However, criticism of the effectiveness of carbon trading generally, and the CDM more specifically, abounds. After two years of operation the European Union Emissions Trading System failed to reduce emissions and resulted in windfall profits of up to $2 billion for private corporations that were given free credits for their pollution. Add to this the findings of a study commissioned by the World Wildlife Foundation that about 20% of projects that received funding from the CDM didn't deliver more emissions reductions than would have been generated without the extra money. You have to wonder whether carbon trading will actually help avoid climate catastrophe.
The definition of "clean" in the "mechanism" has also been called into question. Technologies like flaring gases that escape from landfills result in other forms of pollution while providing a financial incentive to keep toxic facilities open.
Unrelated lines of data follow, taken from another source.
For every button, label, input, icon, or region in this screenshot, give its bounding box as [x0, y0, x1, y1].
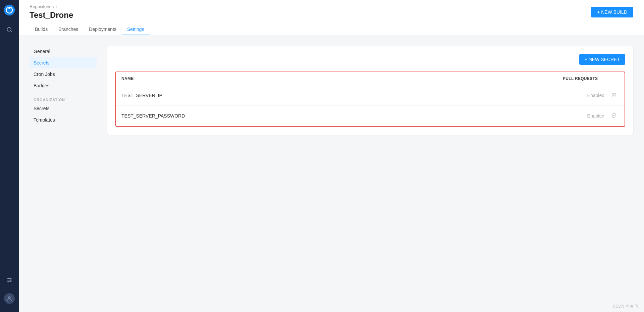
- svg-point-2: [8, 7, 10, 9]
- sidebar-bottom: [3, 274, 15, 308]
- secret-name: TEST_SERVER_IP: [116, 85, 557, 106]
- settings-nav-org-secrets[interactable]: Secrets: [30, 103, 97, 114]
- secrets-table-container: NAME PULL REQUESTS TEST_SERVER_IP Enable…: [115, 72, 625, 127]
- main-content: Repositories › Test_Drone + NEW BUILD Bu…: [19, 0, 644, 312]
- svg-point-11: [8, 297, 10, 299]
- settings-nav-badges[interactable]: Badges: [30, 80, 97, 91]
- col-name: NAME: [116, 72, 557, 85]
- breadcrumb-arrow: ›: [56, 5, 57, 9]
- panel-header: + NEW SECRET: [115, 54, 625, 65]
- page-title: Test_Drone: [30, 10, 73, 20]
- pull-requests-cell: Enabled: [557, 106, 625, 126]
- svg-line-4: [11, 31, 12, 33]
- footer-watermark: CSDN @凌 飞: [613, 304, 639, 309]
- sidebar: [0, 0, 19, 312]
- secrets-panel: + NEW SECRET NAME PULL REQUESTS: [107, 46, 633, 135]
- tab-builds[interactable]: Builds: [30, 24, 53, 35]
- organization-section-label: ORGANIZATION: [30, 94, 97, 103]
- col-pull-requests: PULL REQUESTS: [557, 72, 625, 85]
- delete-secret-1-button[interactable]: [608, 111, 619, 121]
- settings-nav-cron-jobs[interactable]: Cron Jobs: [30, 69, 97, 80]
- table-row: TEST_SERVER_PASSWORD Enabled: [116, 106, 625, 126]
- svg-point-3: [7, 27, 11, 31]
- search-icon[interactable]: [3, 23, 16, 38]
- breadcrumb: Repositories ›: [30, 4, 73, 9]
- enabled-status: Enabled: [587, 93, 604, 98]
- svg-point-0: [4, 5, 15, 15]
- table-row: TEST_SERVER_IP Enabled: [116, 85, 625, 106]
- svg-point-9: [10, 279, 11, 280]
- table-header: NAME PULL REQUESTS: [116, 72, 625, 85]
- breadcrumb-link[interactable]: Repositories: [30, 4, 54, 9]
- header: Repositories › Test_Drone + NEW BUILD Bu…: [19, 0, 644, 35]
- enabled-status: Enabled: [587, 113, 604, 119]
- header-row: Repositories › Test_Drone + NEW BUILD: [30, 4, 633, 20]
- svg-point-10: [8, 281, 9, 282]
- secrets-table: NAME PULL REQUESTS TEST_SERVER_IP Enable…: [116, 72, 625, 126]
- tab-settings[interactable]: Settings: [122, 24, 150, 35]
- tab-deployments[interactable]: Deployments: [84, 24, 122, 35]
- header-left: Repositories › Test_Drone: [30, 4, 73, 20]
- avatar[interactable]: [4, 293, 15, 304]
- content-area: General Secrets Cron Jobs Badges ORGANIZ…: [19, 35, 644, 312]
- svg-point-8: [8, 278, 9, 279]
- settings-nav-org-templates[interactable]: Templates: [30, 115, 97, 125]
- pull-requests-cell: Enabled: [557, 85, 625, 106]
- sidebar-logo[interactable]: [3, 4, 15, 16]
- secret-name: TEST_SERVER_PASSWORD: [116, 106, 557, 126]
- new-build-button[interactable]: + NEW BUILD: [591, 7, 633, 17]
- settings-nav-general[interactable]: General: [30, 46, 97, 57]
- tab-nav: Builds Branches Deployments Settings: [30, 24, 633, 35]
- new-secret-button[interactable]: + NEW SECRET: [579, 54, 625, 65]
- settings-main: + NEW SECRET NAME PULL REQUESTS: [107, 46, 633, 301]
- settings-nav-secrets[interactable]: Secrets: [30, 57, 97, 68]
- table-body: TEST_SERVER_IP Enabled: [116, 85, 625, 126]
- delete-secret-0-button[interactable]: [608, 91, 619, 100]
- tab-branches[interactable]: Branches: [53, 24, 84, 35]
- filter-icon[interactable]: [3, 274, 15, 288]
- settings-sidebar: General Secrets Cron Jobs Badges ORGANIZ…: [30, 46, 97, 301]
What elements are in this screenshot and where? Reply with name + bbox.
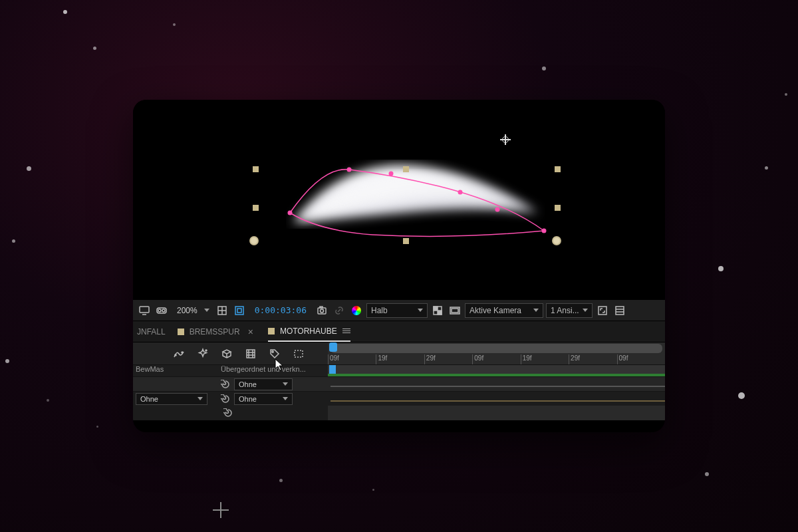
monitor-icon[interactable] bbox=[137, 303, 152, 318]
ruler-tick-label: 09f bbox=[617, 354, 665, 364]
chevron-down-icon bbox=[418, 309, 423, 312]
ruler-tick-label: 29f bbox=[424, 354, 472, 364]
transform-corner-handle[interactable] bbox=[249, 236, 259, 245]
resolution-dropdown[interactable]: Halb bbox=[366, 303, 428, 318]
resolution-value: Halb bbox=[371, 306, 388, 315]
parent-value: Ohne bbox=[239, 380, 257, 388]
graph-editor-icon[interactable] bbox=[173, 348, 185, 360]
pickwhip-icon[interactable] bbox=[221, 394, 230, 404]
tab-label: JNFALL bbox=[137, 327, 166, 336]
svg-rect-21 bbox=[438, 311, 442, 315]
filmstrip-icon[interactable] bbox=[245, 348, 257, 360]
close-icon[interactable]: × bbox=[245, 327, 256, 337]
chevron-down-icon bbox=[583, 309, 588, 312]
track-matte-value: Ohne bbox=[140, 395, 158, 403]
svg-rect-24 bbox=[598, 307, 606, 315]
safe-zones-icon[interactable] bbox=[448, 303, 462, 318]
parent-dropdown[interactable]: Ohne bbox=[234, 378, 293, 390]
region-icon[interactable] bbox=[293, 348, 305, 360]
parent-dropdown[interactable]: Ohne bbox=[234, 393, 293, 405]
track-matte-dropdown[interactable]: Ohne bbox=[136, 393, 207, 405]
svg-rect-23 bbox=[452, 309, 458, 313]
tag-icon[interactable] bbox=[269, 348, 281, 360]
channels-icon[interactable] bbox=[612, 303, 627, 318]
after-effects-window: 200% 0:00:03:06 Halb Aktive Kamera 1 Ans… bbox=[133, 100, 665, 432]
svg-point-36 bbox=[272, 350, 273, 352]
crosshair-decoration bbox=[213, 502, 229, 518]
work-area-bar[interactable] bbox=[331, 344, 662, 353]
layer-duration-bar[interactable] bbox=[331, 400, 665, 402]
camera-dropdown[interactable]: Aktive Kamera bbox=[465, 303, 543, 318]
camera-value: Aktive Kamera bbox=[469, 306, 521, 315]
time-ruler[interactable]: 09f 19f 29f 09f 19f 29f 09f bbox=[328, 342, 665, 364]
ruler-tick-label: 19f bbox=[376, 354, 424, 364]
timeline-column-headers: BewMas Übergeordnet und verkn... bbox=[133, 364, 665, 376]
playhead[interactable] bbox=[329, 342, 337, 352]
svg-point-30 bbox=[205, 350, 207, 351]
svg-rect-25 bbox=[616, 307, 624, 315]
comp-color-swatch bbox=[178, 329, 184, 335]
layer-row[interactable]: Ohne bbox=[133, 376, 665, 391]
track-header-area bbox=[328, 365, 665, 376]
views-dropdown[interactable]: 1 Ansi... bbox=[546, 303, 593, 318]
zoom-dropdown[interactable]: 200% bbox=[172, 306, 212, 315]
pickwhip-icon[interactable] bbox=[223, 408, 233, 418]
svg-rect-20 bbox=[434, 307, 438, 311]
transform-handle[interactable] bbox=[555, 205, 561, 211]
timeline-footer bbox=[133, 406, 665, 420]
svg-rect-37 bbox=[295, 350, 303, 357]
cached-frames-bar bbox=[328, 374, 665, 376]
composition-viewport[interactable] bbox=[133, 100, 665, 299]
views-value: 1 Ansi... bbox=[551, 306, 579, 315]
transparency-grid-icon[interactable] bbox=[430, 303, 445, 318]
ruler-tick-label: 09f bbox=[472, 354, 520, 364]
mask-bounds-icon[interactable] bbox=[232, 303, 247, 318]
column-header-motion-blur[interactable]: BewMas bbox=[133, 365, 218, 376]
svg-rect-14 bbox=[235, 307, 243, 315]
layer-content bbox=[286, 160, 545, 239]
chevron-down-icon bbox=[204, 309, 209, 312]
tab-motorhaube[interactable]: MOTORHAUBE bbox=[268, 321, 350, 342]
transform-handle[interactable] bbox=[253, 205, 259, 211]
vr-goggles-icon[interactable] bbox=[154, 303, 169, 318]
camera-snapshot-icon[interactable] bbox=[315, 303, 329, 318]
current-timecode[interactable]: 0:00:03:06 bbox=[249, 305, 312, 315]
transform-handle[interactable] bbox=[253, 166, 259, 172]
cube-icon[interactable] bbox=[221, 348, 233, 360]
svg-rect-15 bbox=[237, 309, 241, 313]
svg-rect-6 bbox=[140, 307, 149, 313]
grid-icon[interactable] bbox=[215, 303, 229, 318]
transform-handle[interactable] bbox=[403, 166, 409, 172]
layer-row[interactable]: Ohne Ohne bbox=[133, 391, 665, 406]
column-header-parent[interactable]: Übergeordnet und verkn... bbox=[218, 365, 328, 376]
transform-corner-handle[interactable] bbox=[552, 236, 561, 245]
chevron-down-icon bbox=[198, 397, 203, 400]
layer-duration-bar[interactable] bbox=[331, 386, 665, 387]
ruler-tick-label: 19f bbox=[521, 354, 569, 364]
ruler-tick-label: 09f bbox=[328, 354, 376, 364]
svg-rect-31 bbox=[247, 350, 255, 358]
chevron-down-icon bbox=[283, 382, 288, 386]
anchor-point-icon[interactable] bbox=[500, 134, 511, 145]
tab-bremsspur[interactable]: BREMSSPUR × bbox=[178, 321, 256, 342]
tab-unfall[interactable]: JNFALL bbox=[137, 321, 166, 342]
composition-tabs: JNFALL BREMSSPUR × MOTORHAUBE bbox=[133, 321, 665, 342]
chevron-down-icon bbox=[283, 397, 288, 400]
transform-handle[interactable] bbox=[555, 166, 561, 172]
pickwhip-icon[interactable] bbox=[221, 380, 230, 389]
zoom-value: 200% bbox=[174, 306, 200, 315]
svg-point-10 bbox=[162, 309, 165, 312]
link-icon[interactable] bbox=[332, 303, 346, 318]
panel-menu-icon[interactable] bbox=[342, 329, 350, 333]
comp-color-swatch bbox=[268, 328, 275, 334]
color-wheel-icon[interactable] bbox=[349, 303, 364, 318]
ruler-ticks: 09f 19f 29f 09f 19f 29f 09f bbox=[328, 354, 665, 364]
timeline-header: 09f 19f 29f 09f 19f 29f 09f bbox=[133, 342, 665, 364]
new-layer-icon[interactable] bbox=[197, 348, 209, 360]
viewer-toolbar: 200% 0:00:03:06 Halb Aktive Kamera 1 Ans… bbox=[133, 299, 665, 321]
ruler-tick-label: 29f bbox=[569, 354, 616, 364]
transform-handle[interactable] bbox=[403, 238, 409, 244]
tab-label: BREMSSPUR bbox=[190, 327, 240, 336]
fit-icon[interactable] bbox=[595, 303, 610, 318]
tab-label: MOTORHAUBE bbox=[280, 327, 337, 336]
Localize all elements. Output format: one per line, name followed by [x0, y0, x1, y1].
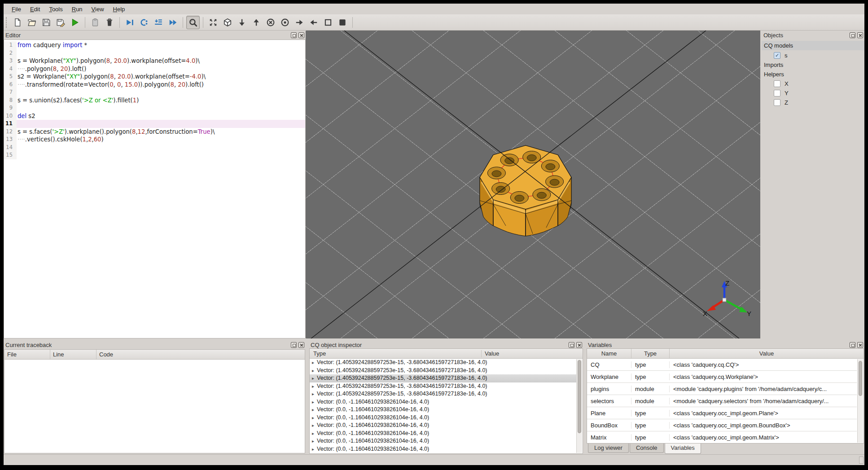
expand-arrow-icon[interactable]: ▸ — [312, 437, 314, 445]
back-view-button[interactable] — [278, 16, 292, 29]
inspector-row[interactable]: ▸Vector: (0.0, -1.1604610293826104e-16, … — [310, 445, 576, 453]
variable-row-matrix[interactable]: Matrixtype<class 'cadquery.occ_impl.geom… — [587, 431, 857, 443]
column-header-line[interactable]: Line — [50, 350, 96, 359]
inspector-row[interactable]: ▸Vector: (0.0, -1.1604610293826104e-16, … — [310, 398, 576, 406]
inspect-button[interactable] — [186, 16, 200, 29]
run-button[interactable] — [68, 16, 82, 29]
tab-log-viewer[interactable]: Log viewer — [588, 444, 629, 453]
close-icon[interactable] — [576, 342, 582, 348]
inspector-row[interactable]: ▸Vector: (1.4053924288597253e-15, -3.680… — [310, 374, 576, 382]
column-header-code[interactable]: Code — [96, 350, 305, 359]
variable-row-selectors[interactable]: selectorsmodule<module 'cadquery.selecto… — [587, 395, 857, 407]
expand-arrow-icon[interactable]: ▸ — [312, 390, 314, 398]
expand-arrow-icon[interactable]: ▸ — [312, 398, 314, 406]
expand-arrow-icon[interactable]: ▸ — [312, 367, 314, 375]
column-header-name[interactable]: Name — [587, 349, 631, 358]
inspector-row[interactable]: ▸Vector: (1.4053924288597253e-15, -3.680… — [310, 390, 576, 398]
checkbox-x[interactable] — [774, 80, 780, 87]
resize-grip[interactable] — [859, 457, 864, 464]
inspector-row[interactable]: ▸Vector: (0.0, -1.1604610293826104e-16, … — [310, 422, 576, 430]
expand-arrow-icon[interactable]: ▸ — [312, 430, 314, 438]
render-button[interactable] — [88, 16, 102, 29]
variable-row-plane[interactable]: Planetype<class 'cadquery.occ_impl.geom.… — [587, 407, 857, 419]
expand-arrow-icon[interactable]: ▸ — [312, 374, 314, 382]
close-icon[interactable] — [298, 342, 304, 348]
step-button[interactable] — [137, 16, 151, 29]
menu-view[interactable]: View — [87, 4, 109, 14]
code-editor[interactable]: 1from cadquery import *23s = Workplane("… — [4, 40, 306, 338]
inspector-row[interactable]: ▸Vector: (1.4053924288597253e-15, -3.680… — [310, 382, 576, 391]
iso-view-button[interactable] — [221, 16, 234, 29]
objects-item-x[interactable]: X — [762, 79, 864, 88]
expand-arrow-icon[interactable]: ▸ — [312, 445, 314, 453]
checkbox-s[interactable]: ✓ — [774, 52, 780, 59]
save-button[interactable] — [39, 16, 53, 29]
scrollbar-thumb[interactable] — [859, 361, 862, 396]
float-button[interactable] — [291, 342, 297, 348]
toolbar-grip[interactable] — [6, 17, 8, 28]
new-file-button[interactable] — [11, 16, 24, 29]
menu-run[interactable]: Run — [67, 4, 87, 14]
scrollbar-thumb[interactable] — [578, 360, 581, 433]
inspector-row[interactable]: ▸Vector: (1.4053924288597253e-15, -3.680… — [310, 359, 576, 367]
float-button[interactable] — [850, 342, 855, 348]
float-button[interactable] — [569, 342, 574, 348]
inspector-row[interactable]: ▸Vector: (0.0, -1.1604610293826104e-16, … — [310, 430, 576, 438]
column-header-type[interactable]: Type — [313, 350, 326, 357]
menu-edit[interactable]: Edit — [26, 4, 44, 14]
open-file-button[interactable] — [25, 16, 39, 29]
column-header-type[interactable]: Type — [631, 349, 670, 358]
continue-button[interactable] — [166, 16, 180, 29]
expand-arrow-icon[interactable]: ▸ — [312, 414, 314, 422]
bottom-view-button[interactable] — [235, 16, 249, 29]
objects-item-z[interactable]: Z — [762, 98, 864, 107]
column-header-value[interactable]: Value — [670, 349, 864, 358]
objects-item-helpers[interactable]: Helpers — [762, 70, 864, 79]
close-icon[interactable] — [857, 32, 863, 38]
left-view-button[interactable] — [307, 16, 320, 29]
debug-button[interactable] — [123, 16, 136, 29]
inspector-row[interactable]: ▸Vector: (0.0, -1.1604610293826104e-16, … — [310, 453, 576, 453]
checkbox-z[interactable] — [774, 99, 780, 106]
inspector-scrollbar[interactable] — [576, 359, 582, 453]
front-view-button[interactable] — [264, 16, 277, 29]
inspector-row[interactable]: ▸Vector: (1.4053924288597253e-15, -3.680… — [310, 367, 576, 375]
wireframe-button[interactable] — [321, 16, 335, 29]
objects-item-y[interactable]: Y — [762, 88, 864, 98]
save-as-button[interactable] — [54, 16, 67, 29]
tab-console[interactable]: Console — [630, 444, 664, 453]
close-icon[interactable] — [298, 32, 304, 38]
expand-arrow-icon[interactable]: ▸ — [312, 382, 314, 391]
menu-help[interactable]: Help — [109, 4, 130, 14]
variable-row-boundbox[interactable]: BoundBoxtype<class 'cadquery.occ_impl.ge… — [587, 419, 857, 431]
column-header-file[interactable]: File — [4, 350, 50, 359]
shaded-button[interactable] — [336, 16, 349, 29]
checkbox-y[interactable] — [774, 90, 780, 97]
menu-file[interactable]: File — [7, 4, 26, 14]
column-header-value[interactable]: Value — [485, 350, 499, 357]
tab-variables[interactable]: Variables — [665, 444, 701, 454]
float-button[interactable] — [291, 32, 297, 38]
fit-view-button[interactable] — [206, 16, 220, 29]
variable-row-plugins[interactable]: pluginsmodule<module 'cadquery.plugins' … — [587, 383, 857, 395]
objects-item-s[interactable]: ✓s — [762, 51, 864, 60]
menu-tools[interactable]: Tools — [44, 4, 67, 14]
objects-item-imports[interactable]: Imports — [762, 60, 864, 70]
expand-arrow-icon[interactable]: ▸ — [312, 422, 314, 430]
objects-item-cq-models[interactable]: CQ models — [762, 41, 864, 50]
right-view-button[interactable] — [293, 16, 306, 29]
inspector-row[interactable]: ▸Vector: (0.0, -1.1604610293826104e-16, … — [310, 437, 576, 445]
delete-button[interactable] — [103, 16, 116, 29]
expand-arrow-icon[interactable]: ▸ — [312, 406, 314, 414]
close-icon[interactable] — [857, 342, 863, 348]
viewport-3d[interactable]: Z X Y — [306, 31, 760, 338]
expand-arrow-icon[interactable]: ▸ — [312, 453, 314, 453]
top-view-button[interactable] — [250, 16, 263, 29]
float-button[interactable] — [850, 32, 855, 38]
expand-arrow-icon[interactable]: ▸ — [312, 359, 314, 367]
variable-row-cq[interactable]: CQtype<class 'cadquery.cq.CQ'> — [587, 359, 857, 371]
variables-scrollbar[interactable] — [857, 359, 863, 443]
inspector-row[interactable]: ▸Vector: (0.0, -1.1604610293826104e-16, … — [310, 406, 576, 414]
variable-row-workplane[interactable]: Workplanetype<class 'cadquery.cq.Workpla… — [587, 371, 857, 383]
step-into-button[interactable] — [152, 16, 165, 29]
Large hydropower projects are abundant in the CDM registry, but large impoundments not only release methane, they often lead to the displacement of whole communities, plunging families further into poverty. And institutions that are neck-deep in carbon trading like the World Bank are experimenting with new methodologies for supposedly "clean" coal and flaring methane from gas pipelines. In other words, some of the most polluting industries would then qualify for additional finance because they would be considered "clean."
Forcible Finance
Described in Bali's road map is an Adaptation Fund for developing countries that could reach $500 million by 2012, which would be administered by the Global Environment Facility (GEF) with the World Bank acting as financial trustee. One funding proposal suggests bolstering donations to the Fund from industrialized countries by recouping a 2% fee on revenues from CDM projects. Proponents of the Adaptation Fund claim that by using the Clean Development Mechanism, rich countries would be "forced" to finance clean energy projects in poorer countries. Because the United States, which releases 24% of the world's greenhouse gases, is not a party to the Kyoto Protocol, it cannot participate in the CDM and would once again get off the hook in compensating those who will live the harsh effects of global climate change.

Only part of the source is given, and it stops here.